[Data records]
──────────

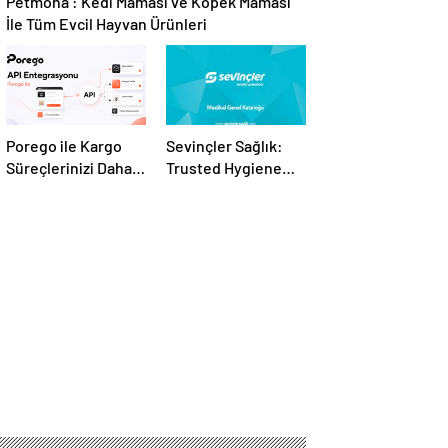
Petmona : Kedi Maması ve Köpek Maması
İle Tüm Evcil Hayvan Ürünleri
Porego ile Kargo
Sevinçler Sağlık:
Süreçlerinizi Daha
Trusted Hygiene
Kolay Yönetin
Product
Manufacturer in
Turkey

──────────

What you will do: Although the records contain pictures, return only their text, exactly as written.

Response to this task:
Petmona : Kedi Maması ve Köpek Maması
İle Tüm Evcil Hayvan Ürünleri
Porego ile Kargo
Sevinçler Sağlık:
Süreçlerinizi Daha
Trusted Hygiene
Kolay Yönetin
Product
Manufacturer in
Turkey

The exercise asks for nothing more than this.